Mas não se pretendeu nunca acabar com o trabalho organizado.

 

Não se está criando o trabalho temporário e sim o desemprego permanente.

 

As cooperativas de mão-de-obra já são uma fraude ao princípio da contratualidade. Agora, o que se vai ver é a inexistência de um quadro efetivo, mas sim o quadro temporário. Alegou-se que a lei prevê regras que não permitirão o fim do quadro efetivo. Mas a legislação prevê também o registro do empregado, o pagamento da previdência social, a inexistência do trabalho do menor e um sem-número de outras obrigações que são simplesmente ignoradas, porque o Ministério do Trabalho e igualmente o da Previdência não possuem fiscalização suficiente.
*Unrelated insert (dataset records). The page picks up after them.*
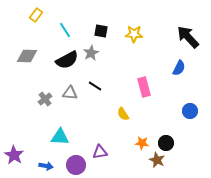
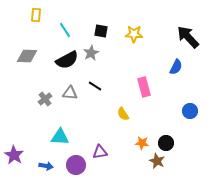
yellow rectangle: rotated 32 degrees counterclockwise
blue semicircle: moved 3 px left, 1 px up
brown star: moved 1 px down
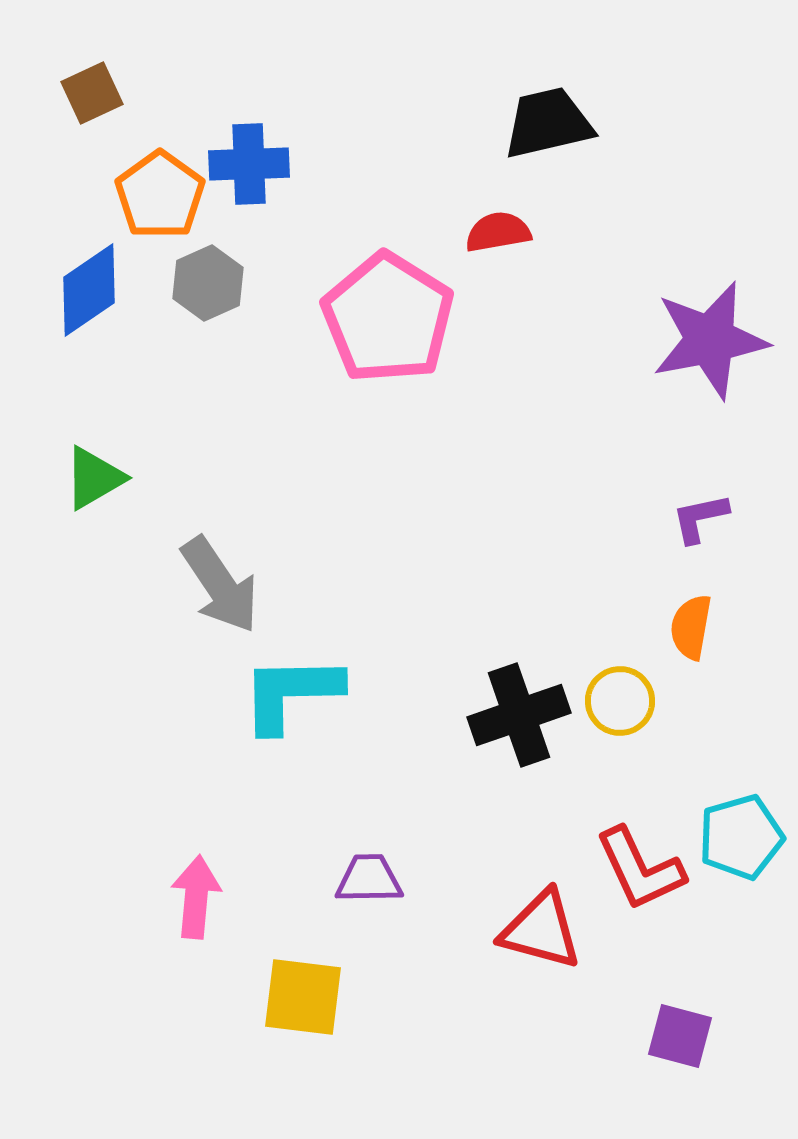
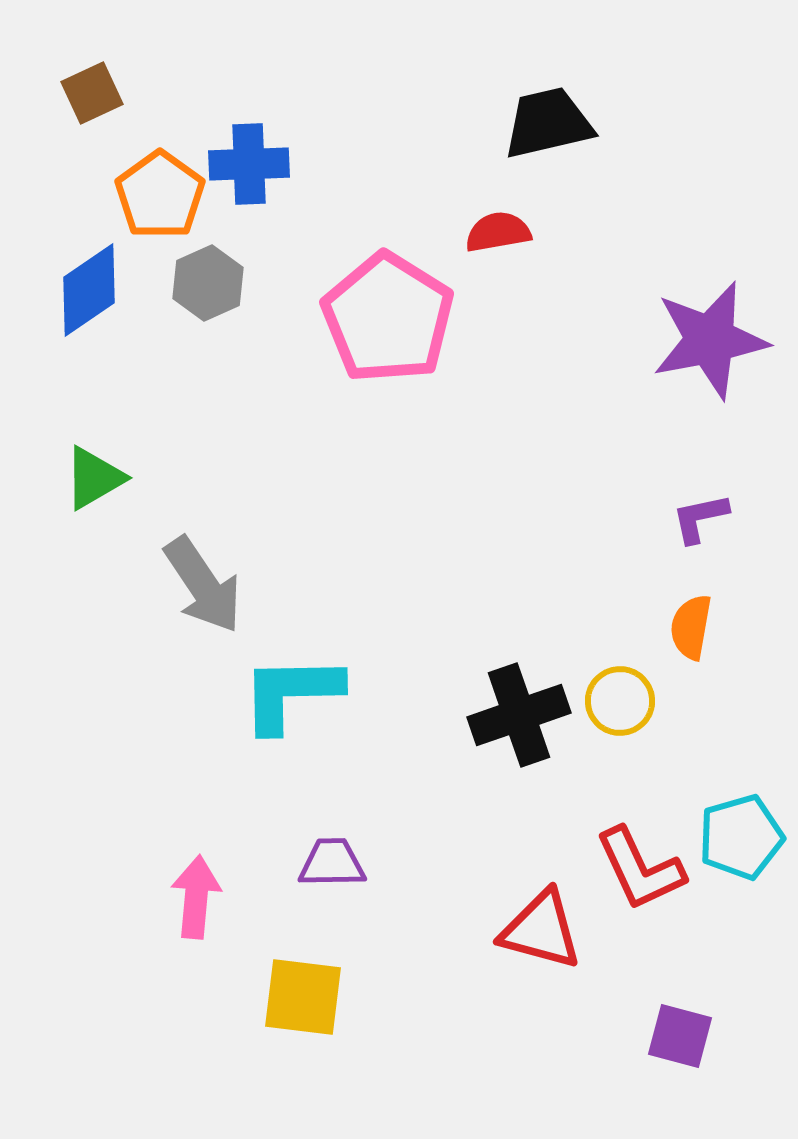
gray arrow: moved 17 px left
purple trapezoid: moved 37 px left, 16 px up
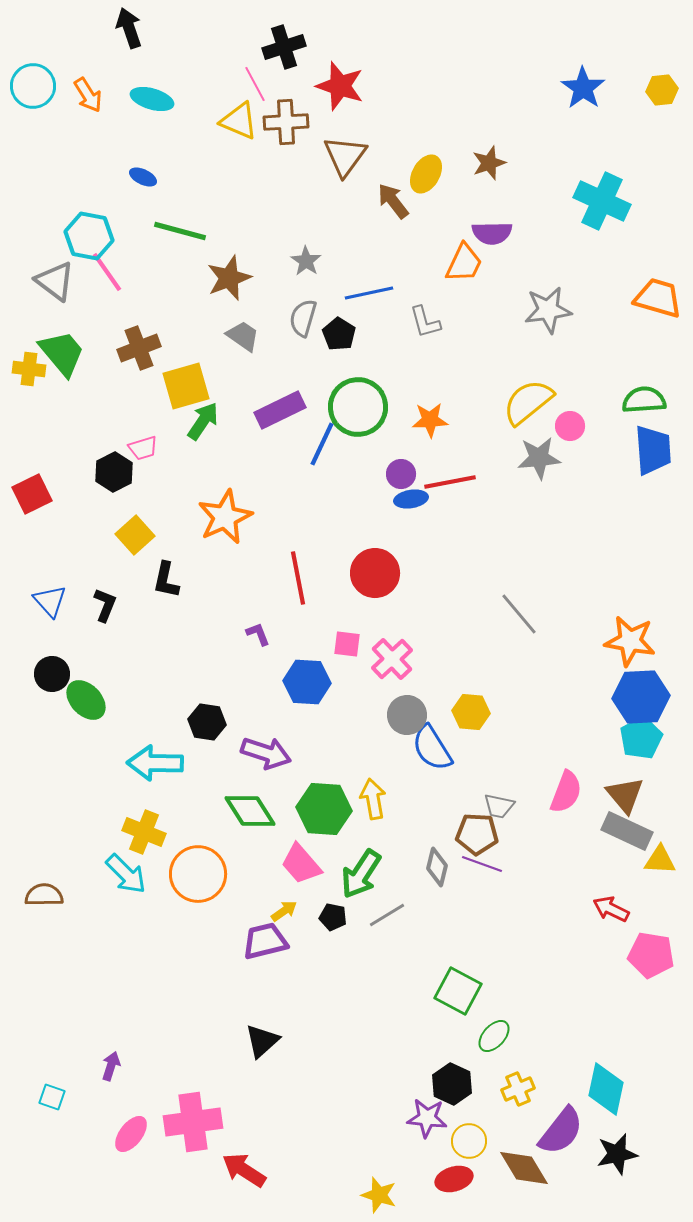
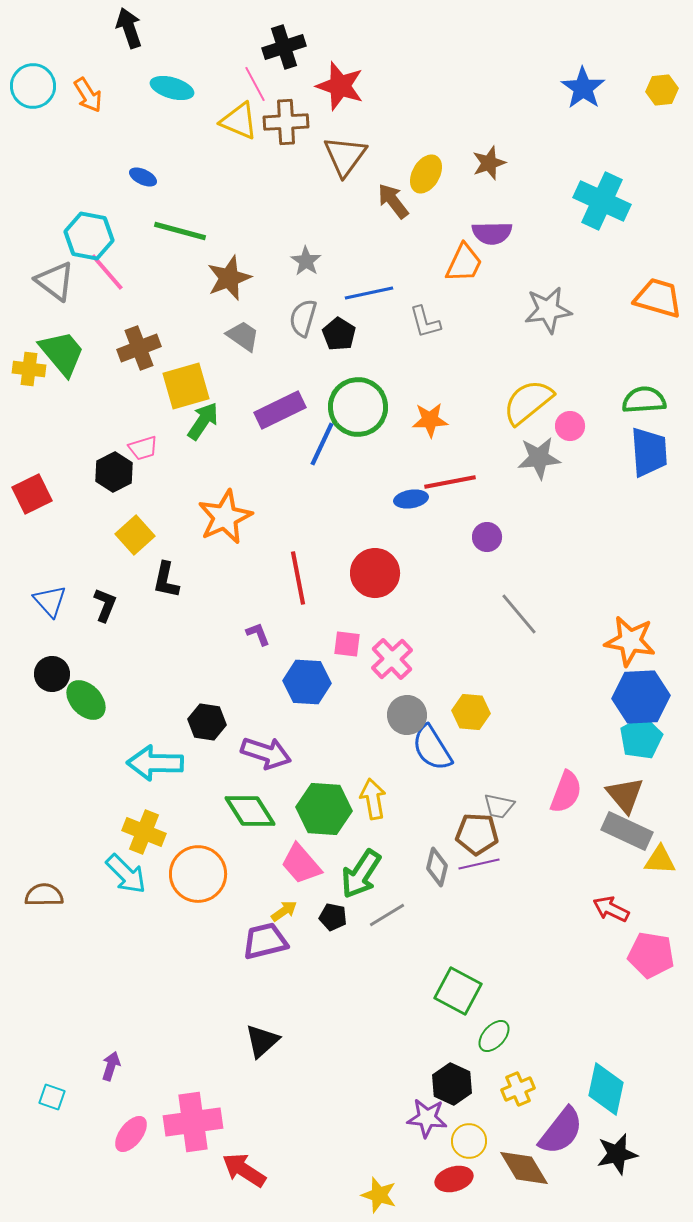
cyan ellipse at (152, 99): moved 20 px right, 11 px up
pink line at (107, 272): rotated 6 degrees counterclockwise
blue trapezoid at (653, 450): moved 4 px left, 2 px down
purple circle at (401, 474): moved 86 px right, 63 px down
purple line at (482, 864): moved 3 px left; rotated 33 degrees counterclockwise
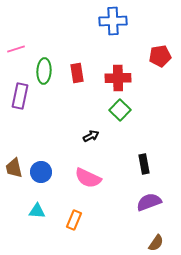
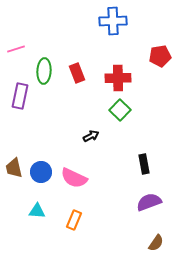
red rectangle: rotated 12 degrees counterclockwise
pink semicircle: moved 14 px left
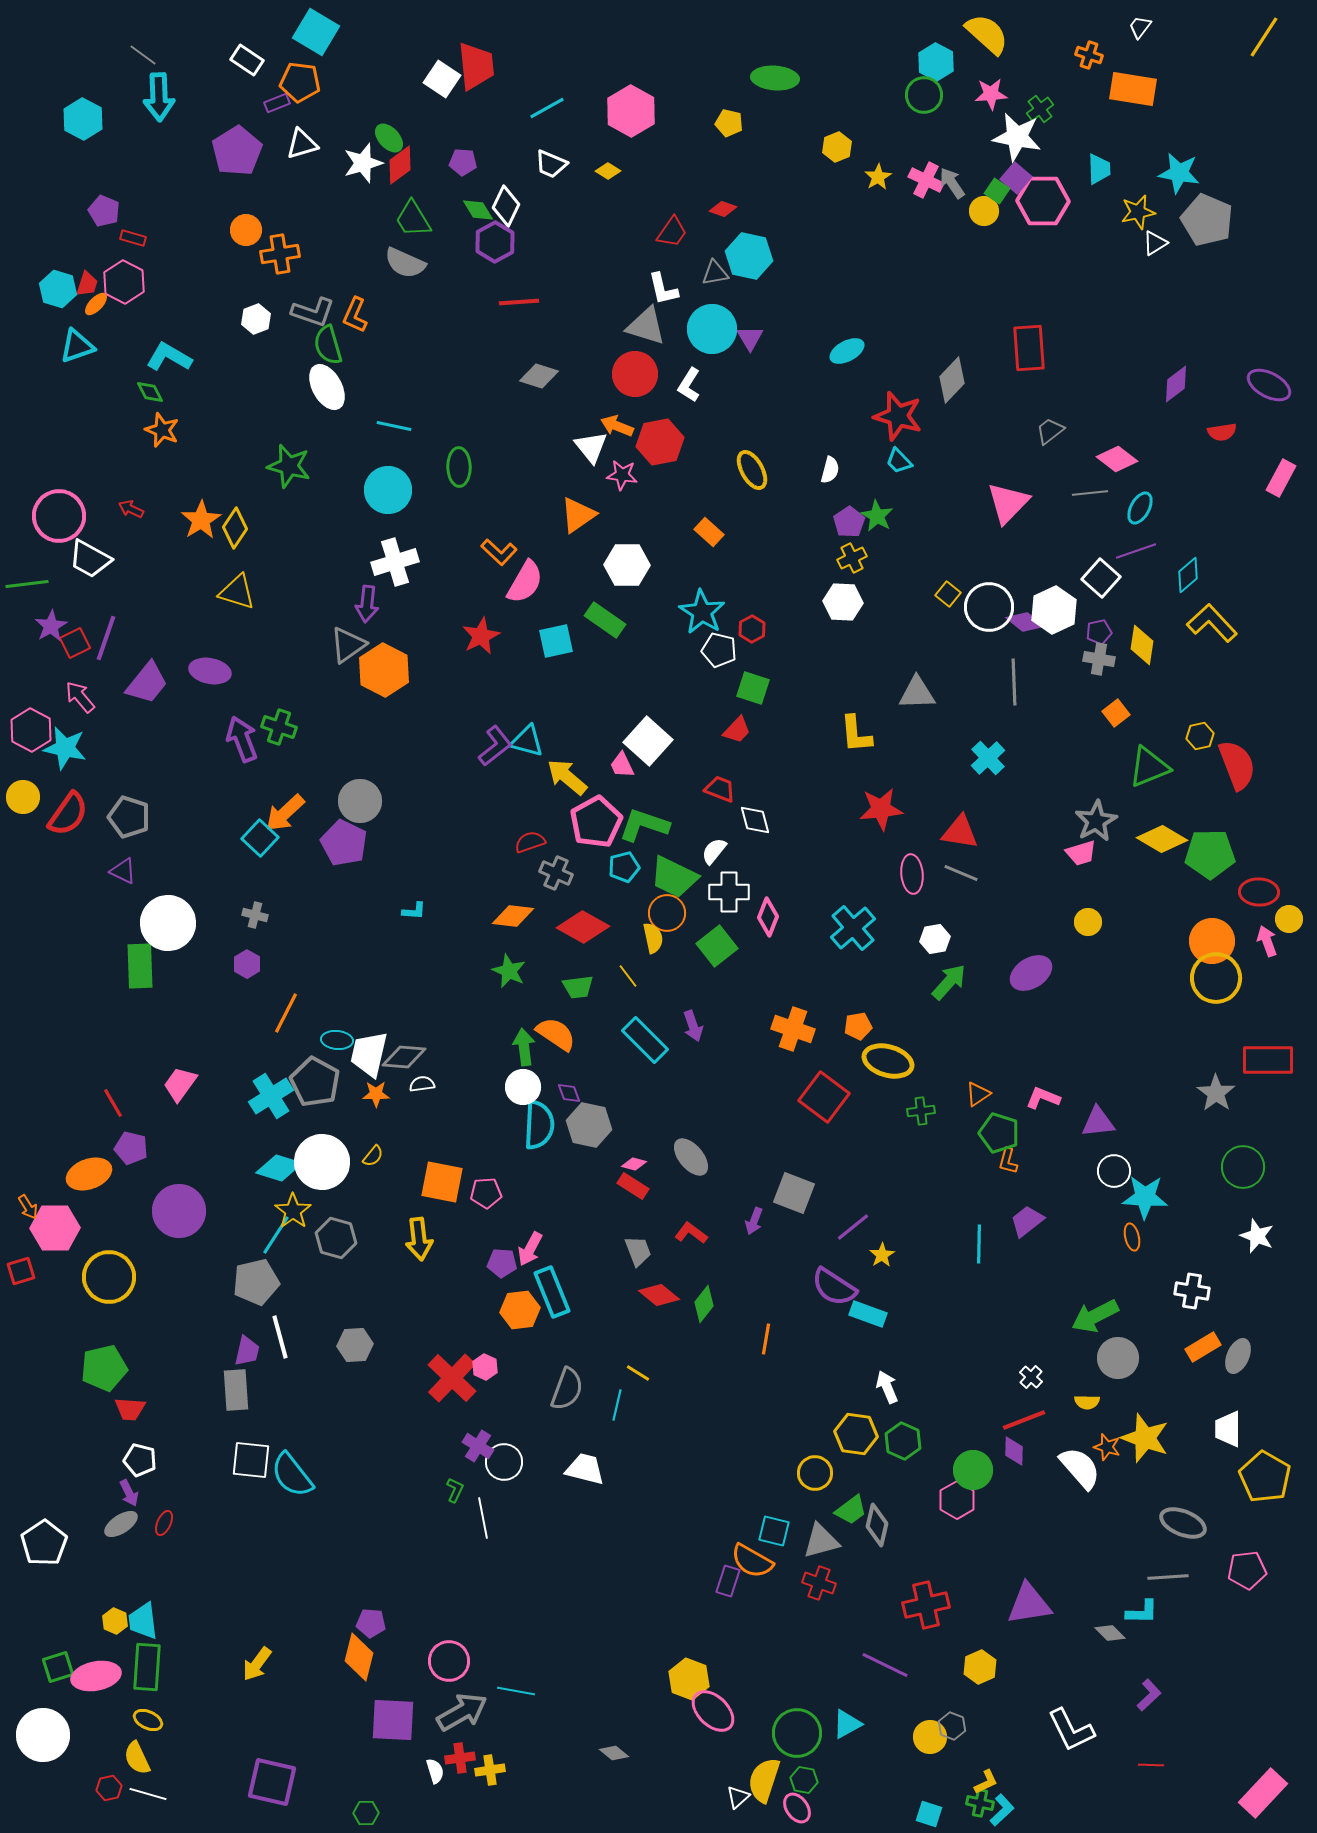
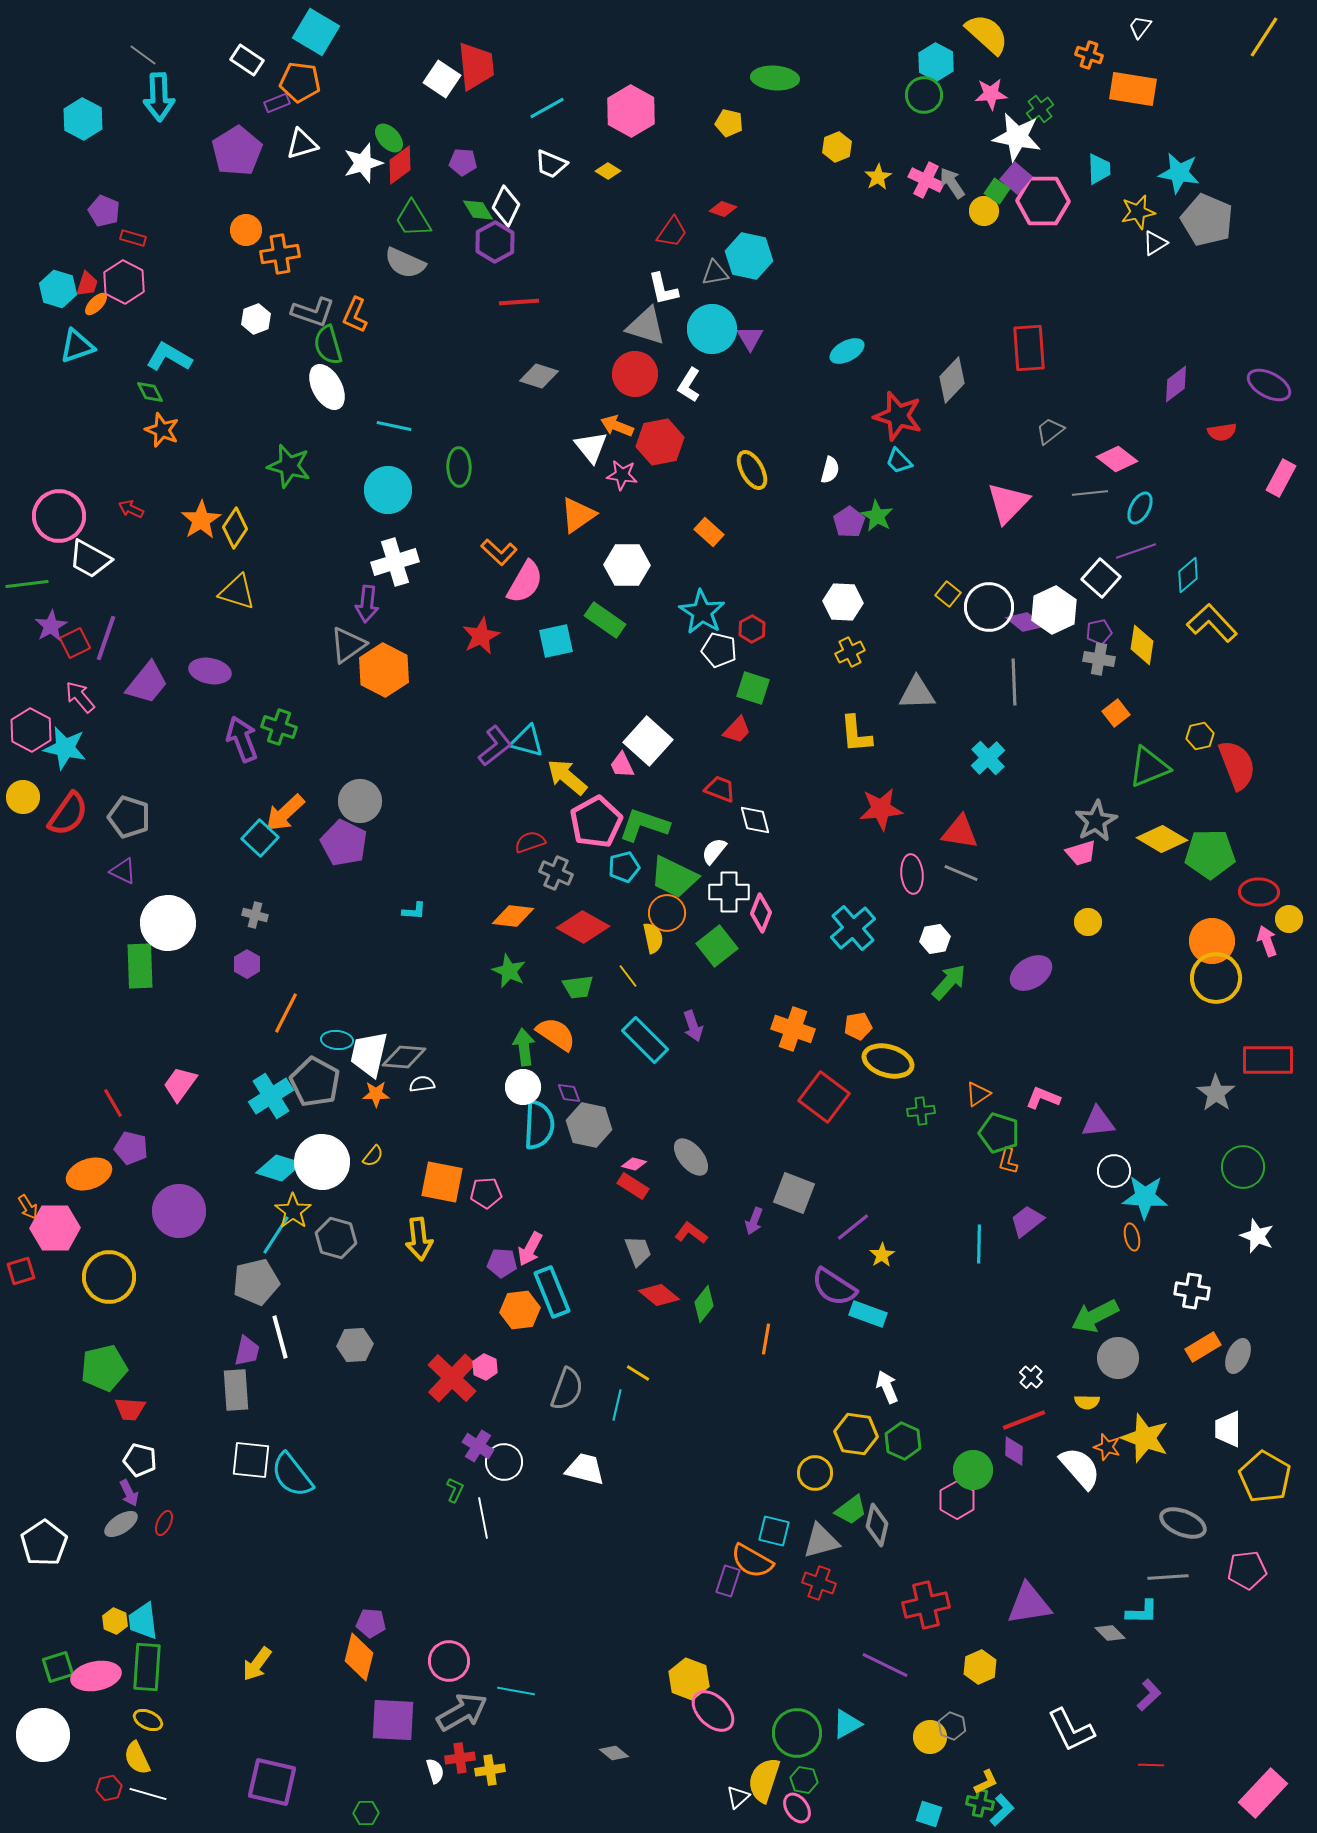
yellow cross at (852, 558): moved 2 px left, 94 px down
pink diamond at (768, 917): moved 7 px left, 4 px up
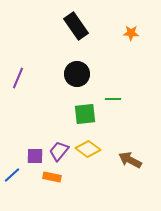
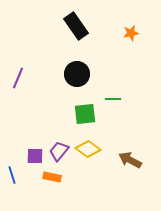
orange star: rotated 14 degrees counterclockwise
blue line: rotated 66 degrees counterclockwise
E há ainda o famoso ‘‘jeitinho brasileiro’’ para fraudar tudo.

 

O trabalhador via ser admitido com um determinado salário e, em um mercado oferecido de mão-de-obra, será este sempre o seu salário. O progresso salarial não será um horizonte promissor para o trabalhador.

 

Os exemplos do novo sistema, onde foi adotado, não são encorajadores. Alemanha, França, Espanha, etc., estão com um fantástico contingente de desempregados. Quem viver verá.